Du coup, les islamistes, pensant qu’ils profiteront de la chienlit qui lentement et sûrement s’installe, en font des tonnes, revendiquent des droits constamment nouveaux, grignotent l’espace public, prient dans les rues, imposent de la viande hallal dans les cantines, des horaires spéciaux dans les piscines, et voilent les petites filles. Ce qui ne manque pas de générer en retour…

Bien sûr, on pouvait s’y attendre. À force de tenir des discours angélistes, de penser que la religion n’appartient qu’à l’espace privé et n’a pas d’ambition hégémonique, que si la burqa c’est trop, le voile, lui, est supportable… À force d’inventer des « machins » comme la Halde qui bondissent sur n’importe quel prétexte pour crier à la discrimination… À force de tolérer, ou d’entretenir, dans les banlieues et ailleurs, un climat d’insécurité qui ne peut qu’attiser les réactions violentes… On pouvait s’attendre à ce que le sur-moi de la civilisation suinte, puis saute. Les religions monothéistes sont hégémoniques — et, à ce titre, politiques. Mais ce sont des idées qu’il faut combattre. À la rigueur, des leaders d’opinion. Pas des hommes, indifféremment. Je suis un peu effaré du grand retour du pluriel dans les discours — les Noirs, les Arabes, les…Eh bien, je m’y mets aussi. Les néo-fascistes. Les néo-nazis. Les petits cons.

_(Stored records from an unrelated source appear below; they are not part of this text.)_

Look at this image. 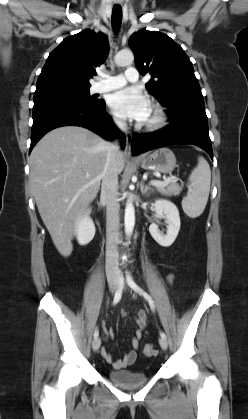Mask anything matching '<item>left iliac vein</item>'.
<instances>
[{
  "label": "left iliac vein",
  "instance_id": "4c4485c4",
  "mask_svg": "<svg viewBox=\"0 0 248 419\" xmlns=\"http://www.w3.org/2000/svg\"><path fill=\"white\" fill-rule=\"evenodd\" d=\"M159 344L163 350H166L168 347V342L166 338H163V337L159 338Z\"/></svg>",
  "mask_w": 248,
  "mask_h": 419
}]
</instances>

Les Régionales vont voir un revival du Front, c’est évident. Et ce qui se profile derrière, ce sont des Présidentielles musclées — parce que Nicolas Sarkozy, ou qui que ce soit qui sera sur ses positions (je ne sais pas pourquoi, mais je ne suis pas si sûr que cela qu’il se lance dans une nouvelle campagne) sera bien obligé d’osciller encore plus à droite, pour récupérer un électorat volatil. Ce qui amènera les extrêmes à défouler encore davantage une parole létale… Le tout dans un contexte d’aggravation de la crise — qui peut croire que les choses ne vont pas empirer, sur le front économique, sur le marché du travail ? Allemagne années 20 : tout nouveau chômeur était en puissance un nazi qui s’ignorait — mais qui ne s’ignorait pas longtemps.

Dois-je censurer les défoulements de bêtise qui déferlent parfois ici ? Ce n’est pas en cassant le thermomètre que nous modifierons la situation. C’est en combattant, pied à pied, en expliquant sans trêve, en évaluant exactement l’état des forces – et je le trouve diablement inquiétant, l’état des forces. Quand je pense que la plupart des gens qui postent ici sont des enseignants, il y a de quoi être sidéré — et inquiet. Ce n’est pas une raison pour les censurer, parce qu’une parole coupée ici se paiera diablement plus cher dans quatre mois, ou dans deux ans. Vous avez aimé 2002 ? Vous adorerez 2012.